19.2 Apple Trademarks

Apple, the Apple logo, iPhone, iPad, App Store, TestFlight, and “Sign in with Apple” are trademarks of Apple Inc., registered in the U.S. and other countries and regions. These marks are used in accordance with Apple’s brand guidelines solely to identify Apple services and hardware compatible with the Service.

19.3 Google Trademarks

Google, the Google logo, and “Sign in with Google” are trademarks of Google LLC. These marks are used in accordance with Google’s brand guidelines solely to identify Google services integrated into the Service.

19.4 Fonts

• Palatino — self-hosted under existing license
• Shuttleblock — licensed via Adobe Fonts (Typekit)
• JetBrains Mono — SIL Open Font License, via Google Fonts
• Inter — SIL Open Font License, via Google Fonts

19.5 Original Content

The ySF logo, team logos, team branding, constitution text, the ySFPR Power Rankings methodology, the application source code, the visual design of the Website and iOS App, and all other original creative content are © 2025–2026 Gabriel Shatunovsky, Daniel Ogden, and Dylan Ferrante. All rights reserved.

19.6 Data Attribution

Rosters, standings, matchup scores, player statistics, and transaction records are sourced from the Fantrax fantasy sports platform via its public API. We do not claim ownership over any of this factual data.

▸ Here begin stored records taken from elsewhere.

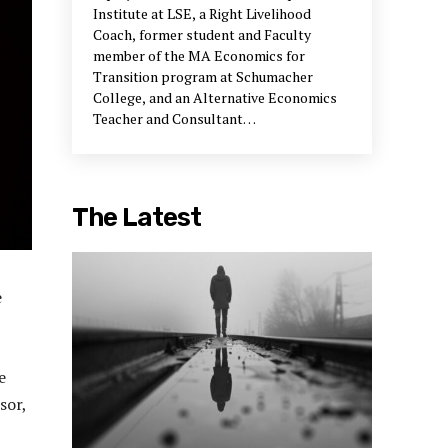
Institute at LSE, a Right Livelihood
Coach, former student and Faculty
member of the MA Economics for
Transition program at Schumacher
College, and an Alternative Economics
Teacher and Consultant
della@upstreampodcast.org
The Latest
e
e
sor,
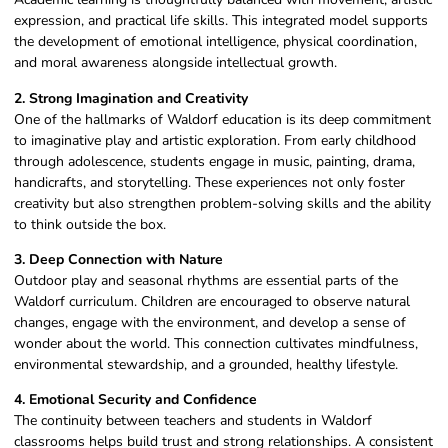
expression, and practical life skills. This integrated model supports
the development of emotional intelligence, physical coordination,
and moral awareness alongside intellectual growth.
2. Strong Imagination and Creativity
One of the hallmarks of Waldorf education is its deep commitment
to imaginative play and artistic exploration. From early childhood
through adolescence, students engage in music, painting, drama,
handicrafts, and storytelling. These experiences not only foster
creativity but also strengthen problem-solving skills and the ability
to think outside the box.
3. Deep Connection with Nature
Outdoor play and seasonal rhythms are essential parts of the
Waldorf curriculum. Children are encouraged to observe natural
changes, engage with the environment, and develop a sense of
wonder about the world. This connection cultivates mindfulness,
environmental stewardship, and a grounded, healthy lifestyle.
4. Emotional Security and Confidence
The continuity between teachers and students in Waldorf
classrooms helps build trust and strong relationships. A consistent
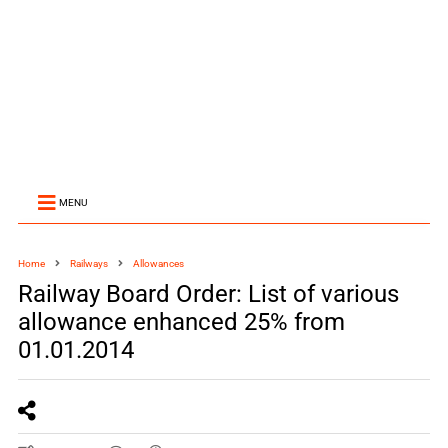
MENU
Home
Railways
Allowances
Railway Board Order: List of various
allowance enhanced 25% from
01.01.2014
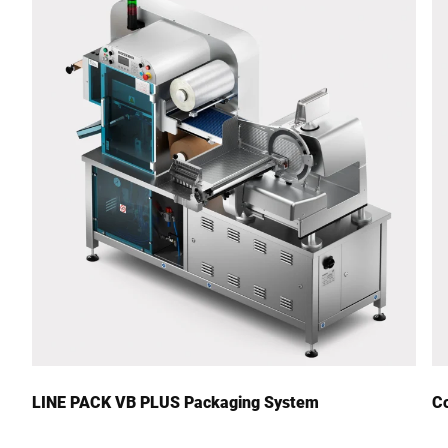
Street *
Postcode *
City *
Country *
Your Message to Us *
LINE PACK VB PLUS Packaging System
Co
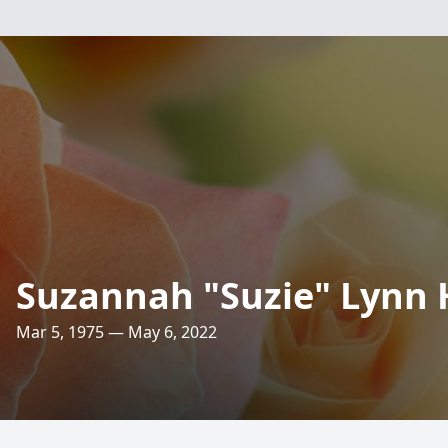
Suzannah "Suzie" Lynn 
Mar 5, 1975 — May 6, 2022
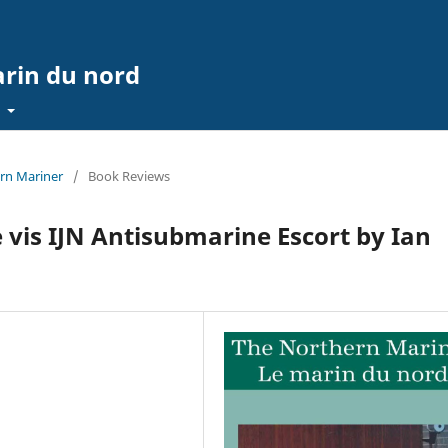
arin du nord
t
ern Mariner
/
Book Reviews
 vis IJN Antisubmarine Escort by Ian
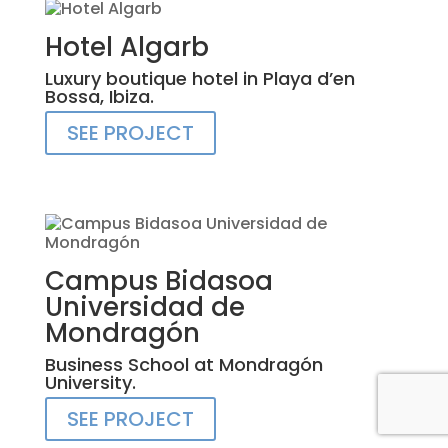
Hotel Algarb
Luxury boutique hotel in Playa d’en
Bossa, Ibiza.
SEE PROJECT
Campus Bidasoa
Universidad de
Mondragón
Business School at Mondragón
University.
SEE PROJECT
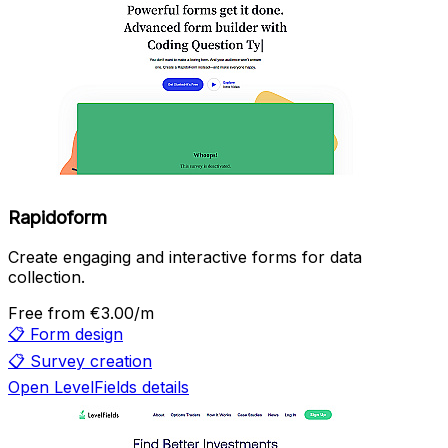
Rapidoform
Create engaging and interactive forms for data
collection.
Free
from €3.00/m
📋
Form design
📋
Survey creation
Open LevelFields details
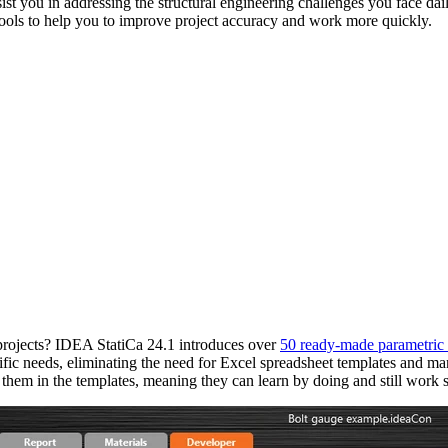
st you in addressing the structural engineering challenges you face dai
tools to help you to improve project accuracy and work more quickly.
s projects? IDEA StatiCa 24.1 introduces over
50 ready-made parametric 
fic needs, eliminating the need for Excel spreadsheet templates and man
t them in the templates, meaning they can learn by doing and still work s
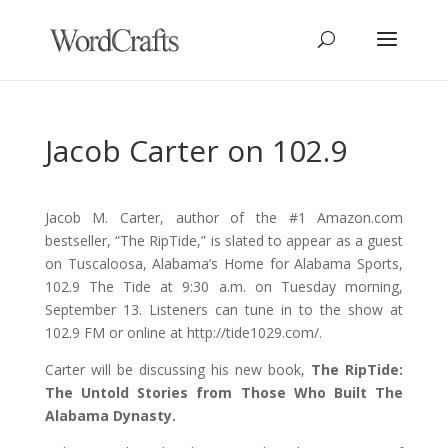
Jacob Carter on 102.9
Jacob M. Carter, author of the #1 Amazon.com
bestseller, “The RipTide,” is slated to appear as a guest
on Tuscaloosa, Alabama’s Home for Alabama Sports,
102.9 The Tide at 9:30 a.m. on Tuesday morning,
September 13. Listeners can tune in to the show at
102.9 FM or online at http://tide1029.com/.
Carter will be discussing his new book,
The RipTide:
The Untold Stories from Those Who Built The
Alabama Dynasty.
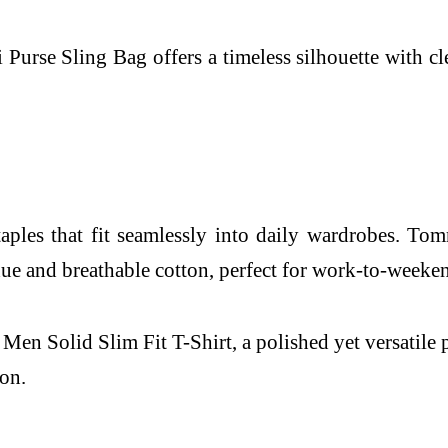
se Sling Bag offers a timeless silhouette with clean
 staples that fit seamlessly into daily wardrobes.
h hue and breathable cotton, perfect for work-to-weeke
en Solid Slim Fit T-Shirt, a polished yet versatile p
ion.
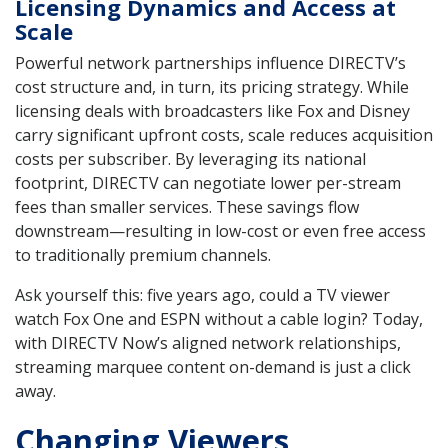
Licensing Dynamics and Access at
Scale
Powerful network partnerships influence DIRECTV’s
cost structure and, in turn, its pricing strategy. While
licensing deals with broadcasters like Fox and Disney
carry significant upfront costs, scale reduces acquisition
costs per subscriber. By leveraging its national
footprint, DIRECTV can negotiate lower per-stream
fees than smaller services. These savings flow
downstream—resulting in low-cost or even free access
to traditionally premium channels.
Ask yourself this: five years ago, could a TV viewer
watch Fox One and ESPN without a cable login? Today,
with DIRECTV Now’s aligned network relationships,
streaming marquee content on-demand is just a click
away.
Changing Viewers,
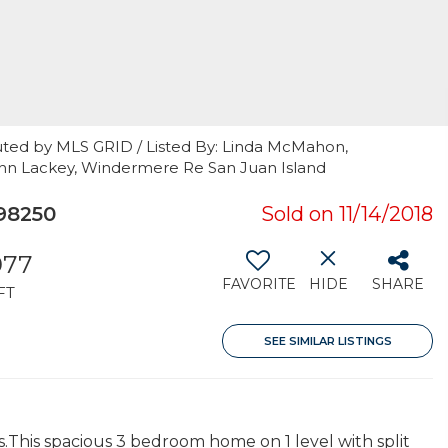
uted by MLS GRID / Listed By: Linda McMahon,
ohn Lackey, Windermere Re San Juan Island
 98250
Sold on 11/14/2018
977
FAVORITE
HIDE
SHARE
FT
SEE SIMILAR LISTINGS
s.This spacious 3 bedroom home on 1 level with split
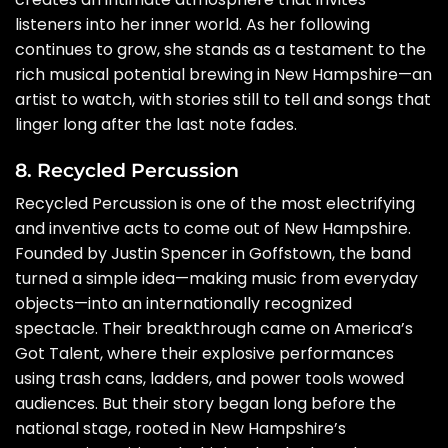
listeners into her inner world. As her following
continues to grow, she stands as a testament to the
rich musical potential brewing in New Hampshire—an
artist to watch, with stories still to tell and songs that
linger long after the last note fades.
8. Recycled Percussion
Recycled Percussion is one of the most electrifying
and inventive acts to come out of New Hampshire.
Founded by Justin Spencer in Goffstown, the band
turned a simple idea—making music from everyday
objects—into an internationally recognized
spectacle. Their breakthrough came on America’s
Got Talent, where their explosive performances
using trash cans, ladders, and power tools wowed
audiences. But their story began long before the
national stage, rooted in New Hampshire’s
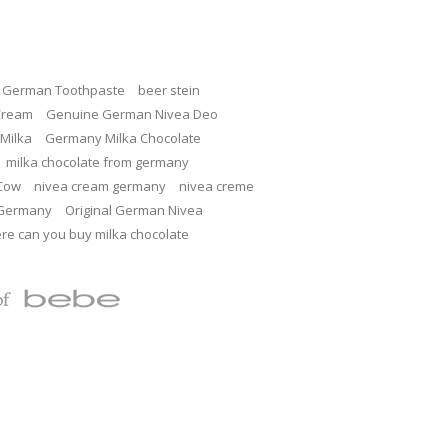
c German Toothpaste
beer stein
Cream
Genuine German Nivea Deo
Milka
Germany Milka Chocolate
milka chocolate from germany
 Cow
nivea cream germany
nivea creme
 Germany
Original German Nivea
re can you buy milka chocolate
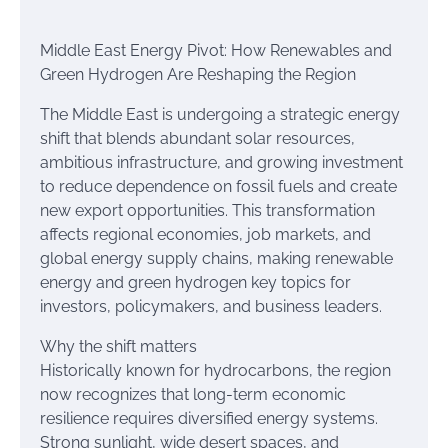
Middle East Energy Pivot: How Renewables and
Green Hydrogen Are Reshaping the Region
The Middle East is undergoing a strategic energy
shift that blends abundant solar resources,
ambitious infrastructure, and growing investment
to reduce dependence on fossil fuels and create
new export opportunities. This transformation
affects regional economies, job markets, and
global energy supply chains, making renewable
energy and green hydrogen key topics for
investors, policymakers, and business leaders.
Why the shift matters
Historically known for hydrocarbons, the region
now recognizes that long-term economic
resilience requires diversified energy systems.
Strong sunlight, wide desert spaces, and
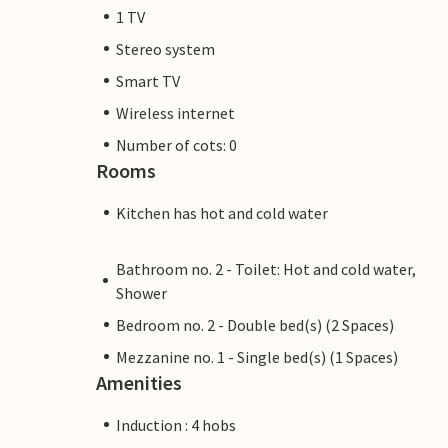
1 TV
Stereo system
Smart TV
Wireless internet
Number of cots: 0
Rooms
Kitchen has hot and cold water
Bathroom no. 2 - Toilet: Hot and cold water,
Shower
Bedroom no. 2 - Double bed(s) (2 Spaces)
Mezzanine no. 1 - Single bed(s) (1 Spaces)
Amenities
Induction : 4 hobs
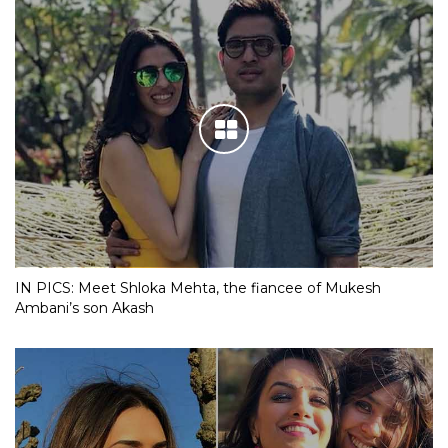
IN PICS: Meet Shloka Mehta, the fiancee of Mukesh
Ambani’s son Akash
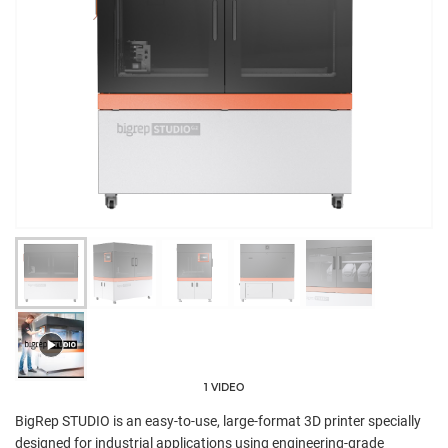
1 VIDEO
BigRep STUDIO is an easy-to-use, large-format 3D printer specially
designed for industrial applications using engineering-grade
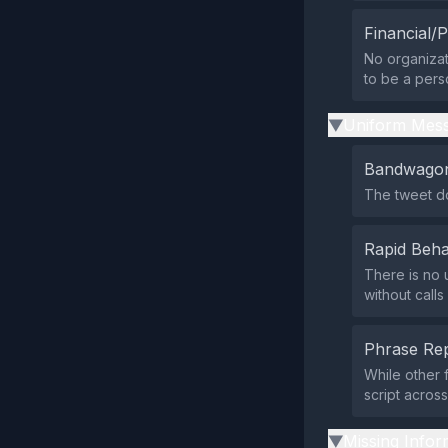
Financial/P
No organizat
to be a pers
Uniform Mess
▶
Bandwagon
The tweet do
Rapid Beha
There is no 
without calls
Phrase Rep
While other 
script acros
Missing Infor
▶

19.7 Limitation of Liability

The Service is provided “as is” and “as available” without warranty of any kind, express or implied, including without limitation warranties of merchantability, fitness for a particular purpose, or non-infringement. To the maximum extent permitted by law, the Service operators shall not be liable for any direct, indirect, incidental, consequential, special, or punitive damages arising out of or in connection with the use of, or inability to use, the Service, nor for any errors, omissions, or inaccuracies in displayed content, nor for any actions taken in reliance thereon.

Nothing in this section limits any liability that cannot be limited under applicable law (e.g., liability for fraud, gross negligence, or death or personal injury caused by negligence).